Marée funèbre

Perry, Anne; traduit de l’anglais par Florence Bertrand
Policier & Thriller
10/18, 2018, 378 pages, 14.90 € (Collection Grands détectives)

🙂 🙂 Issue fatale

Parallèlement à celui des enquêtes de Charlotte et Thomas Pitt, Anne Perry développe un autre cycle criminel, dédié à William Monk. Nous écrivons bien « parallèlement », puisqu’ici aussi, c’est l’époque victorienne qui prête son cadre aux intrigues policières que nous propose cette autrice née en 1938 à Londres.

 

Avec « Marée funèbre », c’est à la 24èmeenquête de Monk qu’elle nous convie. Ce dernier est à présent bien installé dans son rôle de chef de la brigade fluviale londonienne et l’amnésie qui l’y a conduit dans les épisodes précédents, même si elle conditionne toujours son regard sur son univers, ne constitue toutefois plus le trait principal de sa personnalité. Monk est marié à Esther, qui apprit le métier d’infirmière aux côtés de Florence Nightingale et garde de la Guerre de Crimée de douloureux souvenirs.

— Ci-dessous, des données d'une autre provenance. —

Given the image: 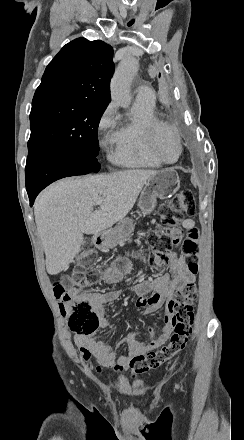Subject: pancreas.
<instances>
[{
  "instance_id": "obj_1",
  "label": "pancreas",
  "mask_w": 244,
  "mask_h": 440,
  "mask_svg": "<svg viewBox=\"0 0 244 440\" xmlns=\"http://www.w3.org/2000/svg\"><path fill=\"white\" fill-rule=\"evenodd\" d=\"M128 236L129 234H124V236H118V240H115V244H118V242H123V240H126ZM115 244H113V246H115Z\"/></svg>"
}]
</instances>
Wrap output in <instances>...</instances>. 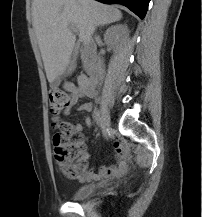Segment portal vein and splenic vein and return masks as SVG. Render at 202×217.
Wrapping results in <instances>:
<instances>
[{"instance_id":"1","label":"portal vein and splenic vein","mask_w":202,"mask_h":217,"mask_svg":"<svg viewBox=\"0 0 202 217\" xmlns=\"http://www.w3.org/2000/svg\"><path fill=\"white\" fill-rule=\"evenodd\" d=\"M70 29L74 32H78V29L75 26H70Z\"/></svg>"}]
</instances>
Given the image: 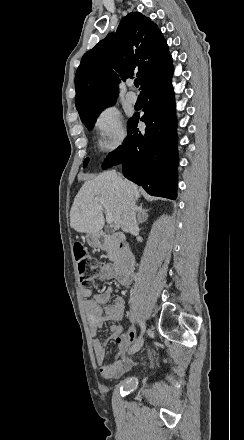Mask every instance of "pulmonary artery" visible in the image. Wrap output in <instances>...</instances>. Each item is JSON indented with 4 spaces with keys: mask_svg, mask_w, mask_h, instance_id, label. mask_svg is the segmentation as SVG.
<instances>
[{
    "mask_svg": "<svg viewBox=\"0 0 244 440\" xmlns=\"http://www.w3.org/2000/svg\"><path fill=\"white\" fill-rule=\"evenodd\" d=\"M126 99H127V101L130 102V103H135L136 100H137V96H136V94L133 93V92H128L127 95H126Z\"/></svg>",
    "mask_w": 244,
    "mask_h": 440,
    "instance_id": "1",
    "label": "pulmonary artery"
}]
</instances>
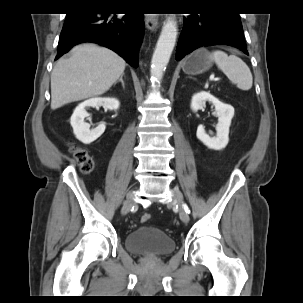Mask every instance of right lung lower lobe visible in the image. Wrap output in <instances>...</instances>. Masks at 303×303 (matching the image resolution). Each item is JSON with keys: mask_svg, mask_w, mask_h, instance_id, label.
Returning <instances> with one entry per match:
<instances>
[{"mask_svg": "<svg viewBox=\"0 0 303 303\" xmlns=\"http://www.w3.org/2000/svg\"><path fill=\"white\" fill-rule=\"evenodd\" d=\"M143 33V14L140 13L126 14L120 18L106 11L92 9L69 13L59 38L55 60L74 45L93 42L112 49L137 68Z\"/></svg>", "mask_w": 303, "mask_h": 303, "instance_id": "obj_1", "label": "right lung lower lobe"}]
</instances>
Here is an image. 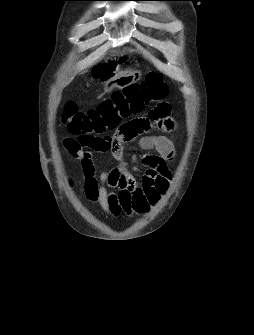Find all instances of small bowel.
<instances>
[{
	"label": "small bowel",
	"mask_w": 254,
	"mask_h": 335,
	"mask_svg": "<svg viewBox=\"0 0 254 335\" xmlns=\"http://www.w3.org/2000/svg\"><path fill=\"white\" fill-rule=\"evenodd\" d=\"M154 130H159L160 134H172L176 130L169 104H155L145 117L117 124L109 153L118 165L100 173L91 152L77 138L64 139L68 153L81 162L87 199L97 202L105 214L114 217L146 214L168 190L169 163L175 157L176 148L168 137L151 134ZM135 139L143 150L139 160L145 171L140 181L127 166L123 149V143H133Z\"/></svg>",
	"instance_id": "c3829d8e"
}]
</instances>
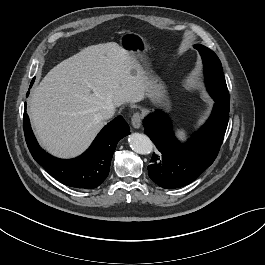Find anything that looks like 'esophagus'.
Wrapping results in <instances>:
<instances>
[{
    "label": "esophagus",
    "instance_id": "esophagus-1",
    "mask_svg": "<svg viewBox=\"0 0 265 265\" xmlns=\"http://www.w3.org/2000/svg\"><path fill=\"white\" fill-rule=\"evenodd\" d=\"M141 122H142L141 114L138 112L134 113L132 118H131V124H132L133 128L139 129L141 126Z\"/></svg>",
    "mask_w": 265,
    "mask_h": 265
}]
</instances>
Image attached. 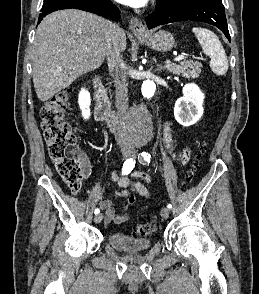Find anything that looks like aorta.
I'll return each instance as SVG.
<instances>
[{
  "label": "aorta",
  "instance_id": "762f6f07",
  "mask_svg": "<svg viewBox=\"0 0 259 294\" xmlns=\"http://www.w3.org/2000/svg\"><path fill=\"white\" fill-rule=\"evenodd\" d=\"M156 91V85L151 80H145L141 87L142 95L151 98ZM125 133L135 142H147L153 135V123L150 114L143 109L131 110L123 121Z\"/></svg>",
  "mask_w": 259,
  "mask_h": 294
}]
</instances>
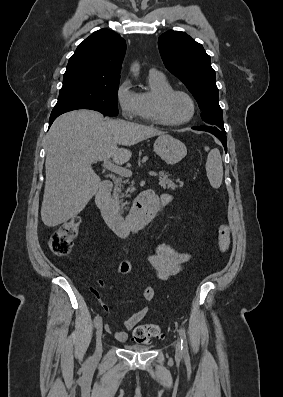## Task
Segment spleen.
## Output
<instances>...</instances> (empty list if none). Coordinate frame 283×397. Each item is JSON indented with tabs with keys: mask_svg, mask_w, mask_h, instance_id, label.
<instances>
[{
	"mask_svg": "<svg viewBox=\"0 0 283 397\" xmlns=\"http://www.w3.org/2000/svg\"><path fill=\"white\" fill-rule=\"evenodd\" d=\"M205 151L209 152L206 162L207 177L213 188H219L223 180V165L221 155L218 149H212L205 146Z\"/></svg>",
	"mask_w": 283,
	"mask_h": 397,
	"instance_id": "obj_1",
	"label": "spleen"
}]
</instances>
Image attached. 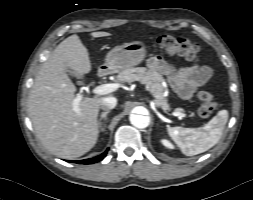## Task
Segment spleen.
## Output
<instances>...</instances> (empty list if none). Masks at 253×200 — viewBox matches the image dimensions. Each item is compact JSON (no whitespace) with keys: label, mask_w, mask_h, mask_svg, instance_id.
<instances>
[{"label":"spleen","mask_w":253,"mask_h":200,"mask_svg":"<svg viewBox=\"0 0 253 200\" xmlns=\"http://www.w3.org/2000/svg\"><path fill=\"white\" fill-rule=\"evenodd\" d=\"M227 120L228 111L220 110L201 128L169 127L167 131L183 154L193 156L209 150L218 143Z\"/></svg>","instance_id":"obj_1"}]
</instances>
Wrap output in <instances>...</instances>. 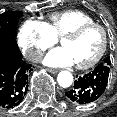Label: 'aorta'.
Instances as JSON below:
<instances>
[{"label":"aorta","instance_id":"obj_1","mask_svg":"<svg viewBox=\"0 0 117 117\" xmlns=\"http://www.w3.org/2000/svg\"><path fill=\"white\" fill-rule=\"evenodd\" d=\"M58 84L63 88H68L73 82V76L69 71H61L57 77Z\"/></svg>","mask_w":117,"mask_h":117}]
</instances>
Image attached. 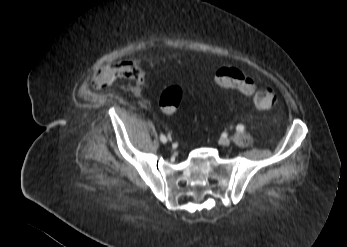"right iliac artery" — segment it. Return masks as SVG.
<instances>
[{
    "label": "right iliac artery",
    "mask_w": 347,
    "mask_h": 247,
    "mask_svg": "<svg viewBox=\"0 0 347 247\" xmlns=\"http://www.w3.org/2000/svg\"><path fill=\"white\" fill-rule=\"evenodd\" d=\"M160 140H161L163 143H166V142H167V138H166L163 134L160 135Z\"/></svg>",
    "instance_id": "1"
}]
</instances>
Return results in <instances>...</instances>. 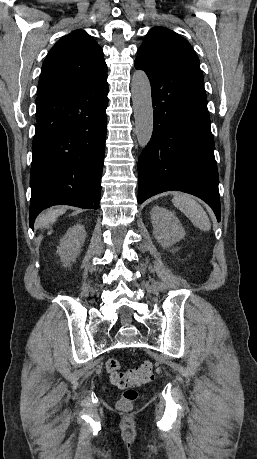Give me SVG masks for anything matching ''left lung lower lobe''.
<instances>
[{
    "mask_svg": "<svg viewBox=\"0 0 257 459\" xmlns=\"http://www.w3.org/2000/svg\"><path fill=\"white\" fill-rule=\"evenodd\" d=\"M134 65L149 77L154 109L153 134L138 161V203L178 190L204 200L219 221L218 171L200 68L137 59Z\"/></svg>",
    "mask_w": 257,
    "mask_h": 459,
    "instance_id": "left-lung-lower-lobe-1",
    "label": "left lung lower lobe"
}]
</instances>
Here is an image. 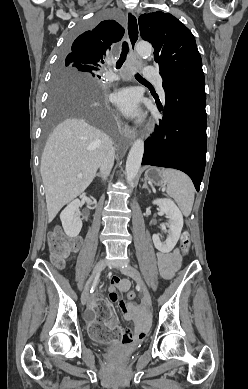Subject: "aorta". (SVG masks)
<instances>
[{"instance_id": "762f6f07", "label": "aorta", "mask_w": 248, "mask_h": 389, "mask_svg": "<svg viewBox=\"0 0 248 389\" xmlns=\"http://www.w3.org/2000/svg\"><path fill=\"white\" fill-rule=\"evenodd\" d=\"M138 54L142 57H149L152 54V46L147 42H139L136 46ZM144 153V141L137 139L129 151L126 161V180L132 182L138 174L141 167L142 157Z\"/></svg>"}]
</instances>
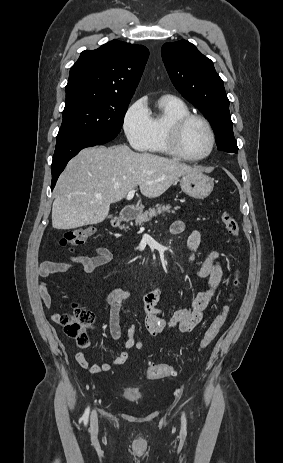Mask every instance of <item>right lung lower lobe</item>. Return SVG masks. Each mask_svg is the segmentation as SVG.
<instances>
[{"label":"right lung lower lobe","mask_w":283,"mask_h":463,"mask_svg":"<svg viewBox=\"0 0 283 463\" xmlns=\"http://www.w3.org/2000/svg\"><path fill=\"white\" fill-rule=\"evenodd\" d=\"M115 137L113 135H84L57 142L51 165V189L54 188L60 173L64 170L68 161L77 155L80 150L86 147L105 144Z\"/></svg>","instance_id":"98d812e1"}]
</instances>
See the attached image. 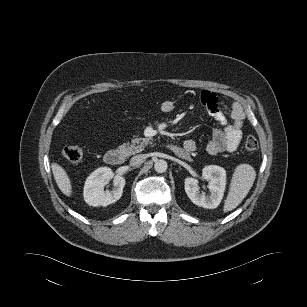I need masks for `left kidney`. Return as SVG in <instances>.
<instances>
[{"label":"left kidney","mask_w":307,"mask_h":307,"mask_svg":"<svg viewBox=\"0 0 307 307\" xmlns=\"http://www.w3.org/2000/svg\"><path fill=\"white\" fill-rule=\"evenodd\" d=\"M202 177L209 181V195L200 192L198 180L192 177L185 179V192L195 205L207 209H214L218 207L224 195L226 171L220 166L209 165L203 168Z\"/></svg>","instance_id":"left-kidney-1"}]
</instances>
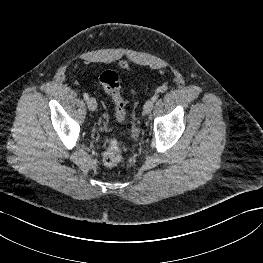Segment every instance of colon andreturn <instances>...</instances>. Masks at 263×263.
Returning a JSON list of instances; mask_svg holds the SVG:
<instances>
[{"instance_id": "5ec220e1", "label": "colon", "mask_w": 263, "mask_h": 263, "mask_svg": "<svg viewBox=\"0 0 263 263\" xmlns=\"http://www.w3.org/2000/svg\"><path fill=\"white\" fill-rule=\"evenodd\" d=\"M99 82L103 89L110 95L115 106V116L123 122L126 115V100L121 94V83L117 73L113 70H105L99 76ZM123 159V147L119 140L110 139L103 152V162L108 167H116Z\"/></svg>"}]
</instances>
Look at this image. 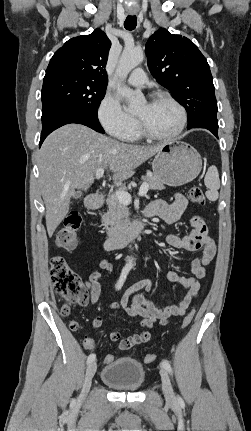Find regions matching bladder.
<instances>
[{"mask_svg": "<svg viewBox=\"0 0 251 431\" xmlns=\"http://www.w3.org/2000/svg\"><path fill=\"white\" fill-rule=\"evenodd\" d=\"M100 377L104 384L116 390L135 391L145 381V369L134 359L120 358L106 365Z\"/></svg>", "mask_w": 251, "mask_h": 431, "instance_id": "31cf9c89", "label": "bladder"}]
</instances>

Ces souvenirs ne sont toutefois pas de ceux qui empêchent d’agir ou tétanisent celle qui les porte : en l’occurrence, Esther se profile de plus en plus comme l’ancre et la boussole de son policier de mari, le rassurant sur ses compétences en période de doute ou lui indiquant une possible piste à suivre lorsque l’inextricable se présente. On sent le couple très lié, même si -réserve britannique oblige- les démonstrations d’affection sont rares. Autour d’eux gravitent une série de personnages qui constituent leur petit cercle : Crow, jeune médecin responsable d’une clinique venant en aide aux plus démunis de la capitale anglaise ; Scuff, un gamin des rues plus ou moins adopté par le couple et Oliver Rathbone, avocat efficace et dévoué aux causes perdues. C’est ce dernier qui amènera la pénible affaire à laquelle Monk et son équipe devront s’attaquer : l’enlèvement d’une jeune Londonienne, dont le mari fortuné n’hésitera pas à payer la rançon, ce qui n’empêchera pas l’exécution de la malheureuse. Pour Monk, le déroulé des évènements ne laisse aucune place au doute : un de ses policiers a dû renseigner les kidnappeurs. Enquêter sur des hommes auxquels il confierait sa vie, douter d’eux à chaque instant et remettre en cause tout leur passé commun, voilà qui va profondément agir sur le moral du commissaire.

 

Les habitués des histoires développées par Anne Perry ne seront pas surpris à la lecture de « Marée funèbre » : on y retrouve ce savant mélange de flegme britannique, de style précieux et de grands sentiments qui donne parfois à l’ensemble comme une note désuète ou un ton dont l’empathie peut paraître excessive. Il s’agit de la marque de fabrique de la dame, à laquelle il faut ajouter un cadre historique solidement dépeint (et qui donne envie d’en savoir plus), des intrigues presque intimistes et non dépourvues de sous-intrigues destinées à solidement camper certains personnages, et un langage qui colle parfaitement à celui de l’époque victorienne. On ne peut évidemment pas parler ici de suspense haletant, la force des romans tenant plutôt justement à leur longueur, au temps qu’ils prennent pour installer leur intrigue et par-dessus tout, à mettre en scène des personnages à la finesse psychologique remarquable. Là où certains auteurs de policiers prennent plaisir à disperser un nombre incalculable de personnages que l’on peine à identifier, Anne Perry préfère visiblement se reposer sur un nombre restreint d’acteurs, creusés toujours plus profondément au fil des intrigues successives et que l’on retrouve avec plaisir. Le résultat est là : on ne les oublie pas une fois le livre refermé. Et l’on est tenté de plonger dans leurs aventures antérieures ou, pour les connaisseurs, l’on attend avec impatience leur retour.